In particular, there is an increasing recognition that in PD there is an inherent dysfunction of cellular protein clearing processes such as the autophagy and lysosomal clearance system and ubiquitin-proteasome system, which results in the accumulation of toxic intracellular proteins that undermine neuronal function and ultimately lead to neuronal cell death. It has been suggested that compensatory cellular strategies to deal with toxic protein accumulations result in so-called aggresomes of which LB are one type; thus, LB may represent a protective stress response rather than being pathogenic in themselves [116]. Intriguingly, known genetic mutations in PD such as PARKIN, PARK1, LRRK2 [115], as well as glucocerebrosidase mutations [117] have been associated with dysfunction in cellular protein degradation, providing further support for the importance of these cellular systems in the aetiology of PD. Mitochondrial dysfunction may be another important and possibly related player. A number of gene mutations which cause familial PD such as PARKIN and PINK1 appear to have a role in the maintenance of normal mitochondrial function. It has been speculated that, in part, PD may be caused by impaired energy production [for discussion, see 86].

Finally and controversially PD has been suggested to be a prion-like disease. Support for this comes from the observation of Lewy pathology in foetal neurons grafted into the brains of PD patients, suggesting a spread of alpha-synuclein from the host brain tissue to the grafts [118]. At the molecular level, alpha-synuclein can be transmitted via endocytosis to neighbouring neurons and neuronal precursor cells, forming Lewy-like inclusions [119].

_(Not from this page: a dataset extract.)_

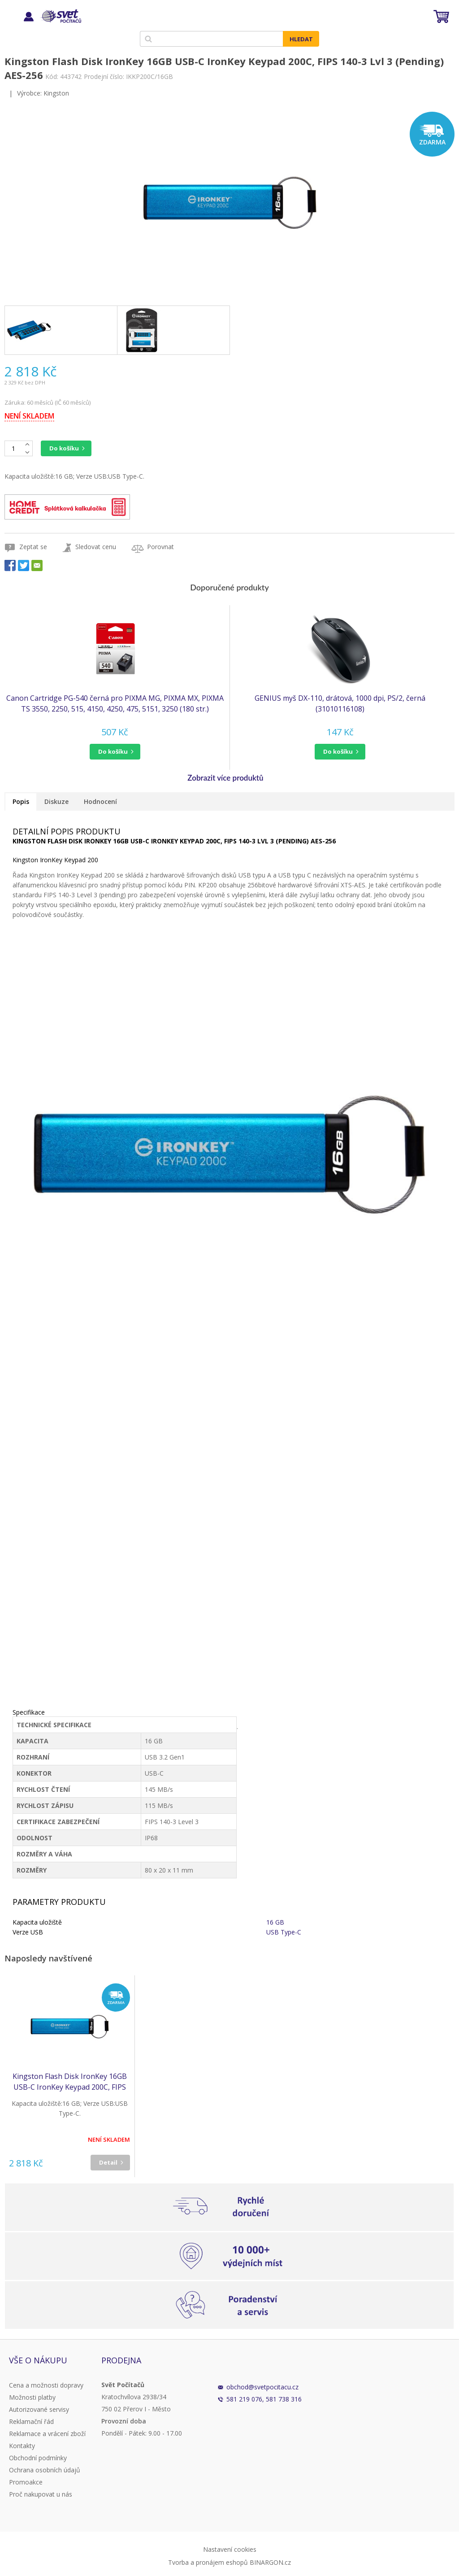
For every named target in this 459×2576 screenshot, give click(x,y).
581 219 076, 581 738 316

There is increasing recognition of the inevitability of dementia developing in PD. Thus, there is a pressing need to be able to diagnose the condition better and to explain mechanistically how the condition arises at a micro- and macro-structural level. Treatments are available, which partially ameliorate some of the symptoms in PDD, but further work is needed to develop disease-modifying agents. However, the first and essential step has been taken in that we now know the ‘shaking palsy’ to be not just a motor disorder but something much more.